# What is required
Return the lines of the data below starting at the one holding "Cortes do Alambrado" and ending at the one holding "LINK 1 - TÌM", word for word, leaving every picture out.

:: Information given ::

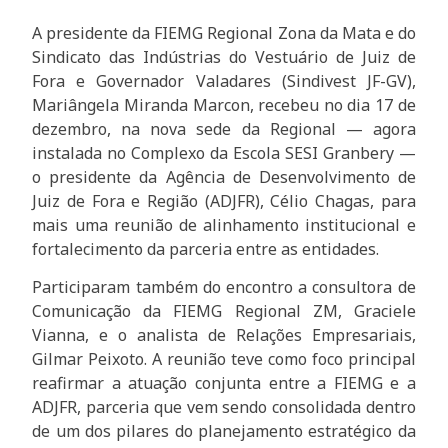
A presidente da FIEMG Regional Zona da Mata e do
Sindicato das Indústrias do Vestuário de Juiz de
Fora e Governador Valadares (Sindivest JF-GV),
Mariângela Miranda Marcon, recebeu no dia 17 de
dezembro, na nova sede da Regional — agora
instalada no Complexo da Escola SESI Granbery —
o presidente da Agência de Desenvolvimento de
Juiz de Fora e Região (ADJFR), Célio Chagas, para
mais uma reunião de alinhamento institucional e
fortalecimento da parceria entre as entidades.
Participaram também do encontro a consultora de
Comunicação da FIEMG Regional ZM, Graciele
Vianna, e o analista de Relações Empresariais,
Gilmar Peixoto. A reunião teve como foco principal
reafirmar a atuação conjunta entre a FIEMG e a
ADJFR, parceria que vem sendo consolidada dentro
de um dos pilares do planejamento estratégico da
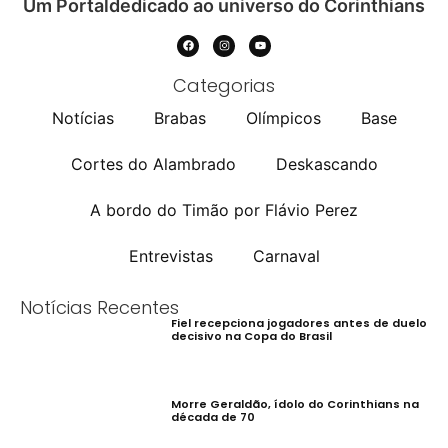
Um Portaldedicado ao universo do Corinthians
Categorias
Notícias
Brabas
Olímpicos
Base
Cortes do Alambrado
Deskascando
A bordo do Timão por Flávio Perez
Entrevistas
Carnaval
Notícias Recentes
Fiel recepciona jogadores antes de duelo
decisivo na Copa do Brasil
Morre Geraldão, ídolo do Corinthians na
década de 70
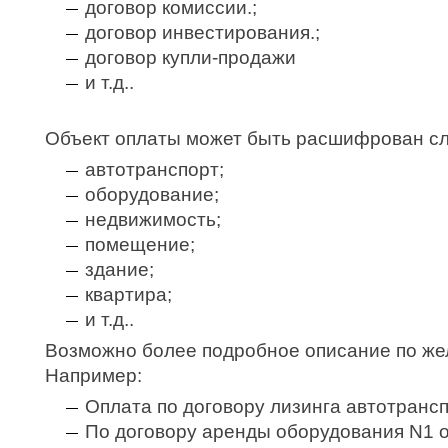
договор комиссии.;
договор инвестирования.;
договор купли-продажи
и т.д..
Объект оплаты может быть расшифрован с
автотранспорт;
оборудование;
недвижимость;
помещение;
здание;
квартира;
и т.д..
Возможно более подробное описание по же
Например:
Оплата по договору лизинга автотрансп
По договору аренды оборудования N1 о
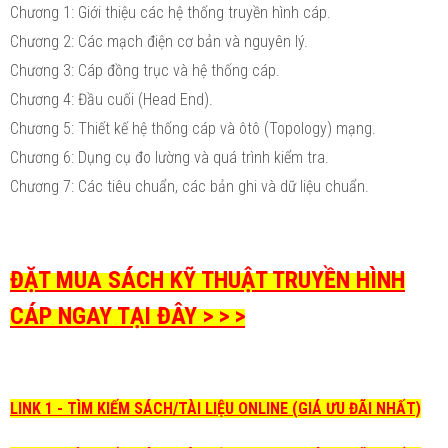
Chương 1: Giới thiệu các hệ thống truyền hình cáp.
Chương 2: Các mạch điện cơ bản và nguyên lý.
Chương 3: Cáp đồng trục và hệ thống cáp.
Chương 4: Đầu cuối (Head End).
Chương 5: Thiết kế hệ thống cáp và ôtô (Topology) mạng.
Chương 6: Dụng cụ đo lường và quá trình kiểm tra.
Chương 7: Các tiêu chuẩn, các bản ghi và dữ liệu chuẩn.
ĐẶT MUA SÁCH KỸ THUẬT TRUYỀN HÌNH
CÁP NGAY TẠI ĐÂY > > >
LINK 1 - TÌM KIẾM SÁCH/TÀI LIỆU ONLINE (GIÁ ƯU ĐÃI NHẤT)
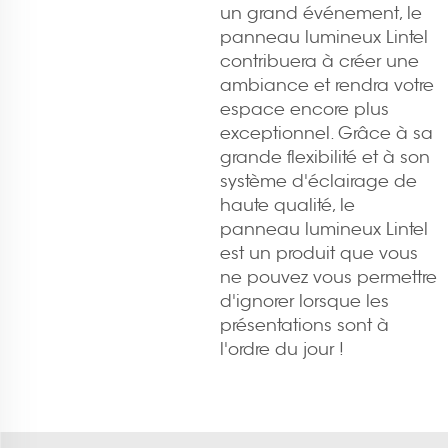
un grand événement, le
panneau lumineux Lintel
contribuera à créer une
ambiance et rendra votre
espace encore plus
exceptionnel. Grâce à sa
grande flexibilité et à son
système d'éclairage de
haute qualité, le
panneau lumineux Lintel
est un produit que vous
ne pouvez vous permettre
d'ignorer lorsque les
présentations sont à
l'ordre du jour !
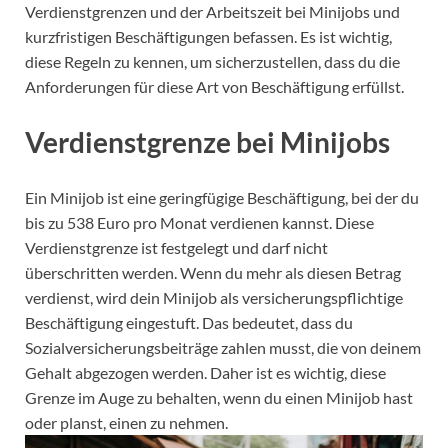
Verdienstgrenzen und der Arbeitszeit bei Minijobs und
kurzfristigen Beschäftigungen befassen. Es ist wichtig,
diese Regeln zu kennen, um sicherzustellen, dass du die
Anforderungen für diese Art von Beschäftigung erfüllst.
Verdienstgrenze bei Minijobs
Ein Minijob ist eine geringfügige Beschäftigung, bei der du
bis zu 538 Euro pro Monat verdienen kannst. Diese
Verdienstgrenze ist festgelegt und darf nicht
überschritten werden. Wenn du mehr als diesen Betrag
verdienst, wird dein Minijob als versicherungspflichtige
Beschäftigung eingestuft. Das bedeutet, dass du
Sozialversicherungsbeiträge zahlen musst, die von deinem
Gehalt abgezogen werden. Daher ist es wichtig, diese
Grenze im Auge zu behalten, wenn du einen Minijob hast
oder planst, einen zu nehmen.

:::

# Output below
Cortes do Alambrado
Deskascando
A bordo do Timão por Flávio Perez
Entrevistas
Carnaval
Notícias Recentes
Fiel recepciona jogadores antes de duelo
decisivo na Copa do Brasil
Morre Geraldão, ídolo do Corinthians na
década de 70
договор комиссии.;
договор инвестирования.;
договор купли-продажи
и т.д..
Объект оплаты может быть расшифрован с
автотранспорт;
оборудование;
недвижимость;
помещение;
здание;
квартира;
и т.д..
Возможно более подробное описание по же
Например:
Оплата по договору лизинга автотрансп
По договору аренды оборудования N1 о
Chương 1: Giới thiệu các hệ thống truyền hình cáp.
Chương 2: Các mạch điện cơ bản và nguyên lý.
Chương 3: Cáp đồng trục và hệ thống cáp.
Chương 4: Đầu cuối (Head End).
Chương 5: Thiết kế hệ thống cáp và ôtô (Topology) mạng.
Chương 6: Dụng cụ đo lường và quá trình kiểm tra.
Chương 7: Các tiêu chuẩn, các bản ghi và dữ liệu chuẩn.
ĐẶT MUA SÁCH KỸ THUẬT TRUYỀN HÌNH
CÁP NGAY TẠI ĐÂY > > >
LINK 1 - TÌM KIẾM SÁCH/TÀI LIỆU ONLINE (GIÁ ƯU ĐÃI NHẤT)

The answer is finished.